The pathogenesis of inflammatory neuronal cell damage will continue after traumatic brain injury in which contributed to subsequent mortality. Serum S100B levels were shown to be an early predictor of mortality due to traumatic brain injury.
This Meta-Analysis will analyse the mean and diagnostic strength of serum S100B levels between survived and died subjects with head injuries based on the various follow-up times of nine studies.
We conducted a meta-anelysis in accordance with PRISMA guidelines and adhering to Cochrane Handbook for Systematic Review of Interventions. Literature search was conducted on March 16, 2018 from Medline and Scopus in the past 10 years, using various keywords related to S100, brain injury, and outcome. Duplicate journals were sorted out via EndNote. Included articles were as follows: original data from the group, clinical trials, case series, patients undergoing serum S100B levels with both short- and long-term follow-up mortality. Data were collected for mortality, serum S100B levels, and its diagnostic strength. All data were analyzed using Review Manager 5.3 (Cochrane, Denmark).
The results of the meta-analysis showed a significant difference in S100B levels between survived and died subjects with head injuries on overall follow-up timeline (0.91, 95.9% CI 0.7-1.12, I2 = 98%, p < 0.001), during treatment (1.43, 95% CI 0.97 to 1.89, I2 = 98%, p < 0.001), or 6 months (0.19; 95%CI 0.1-0.29, I2 = 76%, p < 0.001) with an average threshold value that varies according to the study method used. The mean diagnostic strength was also promising to predict early mortality (sensitivity of 77.18% and 92.33%, specificity of 78.35% and 50.6%, respectively).
S100B serum levels in the future will be potential biomarkers, and it is expected that there will be standardised guidelines for their application.

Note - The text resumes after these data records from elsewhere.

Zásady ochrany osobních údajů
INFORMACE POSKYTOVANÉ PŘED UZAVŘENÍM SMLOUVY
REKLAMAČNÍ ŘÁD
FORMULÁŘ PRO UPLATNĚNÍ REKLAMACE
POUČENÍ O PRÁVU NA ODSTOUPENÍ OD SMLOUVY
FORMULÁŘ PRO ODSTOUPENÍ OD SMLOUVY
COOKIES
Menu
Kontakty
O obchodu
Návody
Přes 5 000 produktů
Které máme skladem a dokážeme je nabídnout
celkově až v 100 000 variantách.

炎症性神经元细胞损伤的发病机制在创伤性脑损伤后仍会持续,这会导致后续死亡率升高。血清S100B水平被证明是创伤性脑损伤所致死亡率的早期预测指标。
本Meta分析将基于9项研究的不同随访时间,分析头部受伤存活者与死亡者血清S100B水平的均值及诊断强度。
我们按照PRISMA指南并遵循Cochrane干预措施系统评价手册进行Meta分析。于2018年3月16日在过去10年的Medline和Scopus数据库中进行文献检索,使用与S100、脑损伤和结局相关的各种关键词。通过EndNote整理重复期刊。纳入的文章如下:来自该组的原始数据、临床试验、病例系列、接受血清S100B水平检测且有短期和长期随访死亡率的患者。收集死亡率、血清S100B水平及其诊断强度的数据。所有数据使用Review Manager 5.3(丹麦Cochrane)进行分析。

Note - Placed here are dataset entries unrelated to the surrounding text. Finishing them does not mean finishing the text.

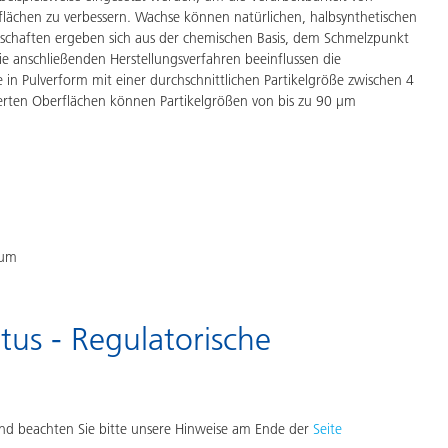
flächen zu verbessern. Wachse können natürlichen, halbsynthetischen
nschaften ergeben sich aus der chemischen Basis, dem Schmelzpunkt
e anschließenden Herstellungsverfahren beeinflussen die
 in Pulverform mit einer durchschnittlichen Partikelgröße zwischen 4
erten Oberflächen können Partikelgrößen von bis zu 90 μm
 µm
tus - Regulatorische
d beachten Sie bitte unsere Hinweise am Ende der
Seite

Meta分析结果显示,在总体随访时间线(0.91,95.9%CI 0.7 - 1.12,I2 = 98%,p < 0.001)、治疗期间(1.43,95%CI 0.97至1.89,I2 = 98%,p < 0.001)或6个月时(0.19;95%CI 0.1 - 0.29,I2 = 76%,p < 0.001),头部受伤存活者与死亡者的S100B水平存在显著差异,平均阈值根据所使用的研究方法而有所不同。平均诊断强度在预测早期死亡率方面也很有前景(敏感性分别为77.18%和92.33%,特异性分别为78.35%和50.6%)。
未来S100B血清水平将成为潜在的生物标志物,预计会有关于其应用的标准化指南。